**WORK TO COMPLETE:** Copy each line of the data below in which the word "Frequently" can be found.

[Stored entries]
====
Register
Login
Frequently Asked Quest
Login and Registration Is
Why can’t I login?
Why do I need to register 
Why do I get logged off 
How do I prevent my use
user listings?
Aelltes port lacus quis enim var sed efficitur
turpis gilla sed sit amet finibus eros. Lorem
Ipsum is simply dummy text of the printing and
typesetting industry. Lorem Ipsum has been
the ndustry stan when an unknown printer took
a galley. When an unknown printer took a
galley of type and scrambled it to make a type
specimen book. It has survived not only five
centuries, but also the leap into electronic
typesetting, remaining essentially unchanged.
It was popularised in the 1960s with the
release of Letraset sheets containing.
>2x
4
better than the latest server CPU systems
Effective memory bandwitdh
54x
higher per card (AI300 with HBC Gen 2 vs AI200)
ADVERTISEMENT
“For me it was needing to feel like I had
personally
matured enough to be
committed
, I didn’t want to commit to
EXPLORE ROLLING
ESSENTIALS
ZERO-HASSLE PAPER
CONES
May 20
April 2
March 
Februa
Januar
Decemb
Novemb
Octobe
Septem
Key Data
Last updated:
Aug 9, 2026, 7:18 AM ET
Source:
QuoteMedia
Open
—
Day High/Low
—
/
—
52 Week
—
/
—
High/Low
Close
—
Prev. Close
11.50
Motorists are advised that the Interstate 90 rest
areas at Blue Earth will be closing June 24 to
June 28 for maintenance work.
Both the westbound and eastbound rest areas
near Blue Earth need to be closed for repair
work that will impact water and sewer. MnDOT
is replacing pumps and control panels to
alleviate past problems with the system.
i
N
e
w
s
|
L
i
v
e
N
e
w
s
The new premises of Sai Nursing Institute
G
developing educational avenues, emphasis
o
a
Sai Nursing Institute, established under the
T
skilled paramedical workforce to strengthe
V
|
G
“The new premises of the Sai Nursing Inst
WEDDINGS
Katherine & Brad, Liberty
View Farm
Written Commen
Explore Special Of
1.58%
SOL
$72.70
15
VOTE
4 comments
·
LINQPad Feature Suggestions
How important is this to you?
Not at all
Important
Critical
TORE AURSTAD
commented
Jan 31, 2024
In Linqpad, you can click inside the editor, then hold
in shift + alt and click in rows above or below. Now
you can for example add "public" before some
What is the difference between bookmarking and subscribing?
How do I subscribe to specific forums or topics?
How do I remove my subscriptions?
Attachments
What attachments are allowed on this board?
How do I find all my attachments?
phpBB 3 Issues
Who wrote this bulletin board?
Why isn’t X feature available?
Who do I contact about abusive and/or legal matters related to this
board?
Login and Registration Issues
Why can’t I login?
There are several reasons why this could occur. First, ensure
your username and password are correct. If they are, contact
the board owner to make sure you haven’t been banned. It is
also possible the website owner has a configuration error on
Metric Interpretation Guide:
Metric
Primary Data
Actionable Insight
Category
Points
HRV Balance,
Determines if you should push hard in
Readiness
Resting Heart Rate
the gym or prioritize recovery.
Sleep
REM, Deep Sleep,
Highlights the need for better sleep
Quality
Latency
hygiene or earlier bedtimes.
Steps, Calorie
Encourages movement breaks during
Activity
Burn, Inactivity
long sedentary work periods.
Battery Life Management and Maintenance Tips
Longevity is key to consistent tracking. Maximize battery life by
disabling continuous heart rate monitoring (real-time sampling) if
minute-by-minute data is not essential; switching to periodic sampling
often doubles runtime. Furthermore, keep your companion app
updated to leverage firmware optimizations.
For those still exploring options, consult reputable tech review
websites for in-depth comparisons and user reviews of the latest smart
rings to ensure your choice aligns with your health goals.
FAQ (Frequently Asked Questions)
====
**THE COMPLETED TASK:**
Frequently Asked Quest
FAQ (Frequently Asked Questions)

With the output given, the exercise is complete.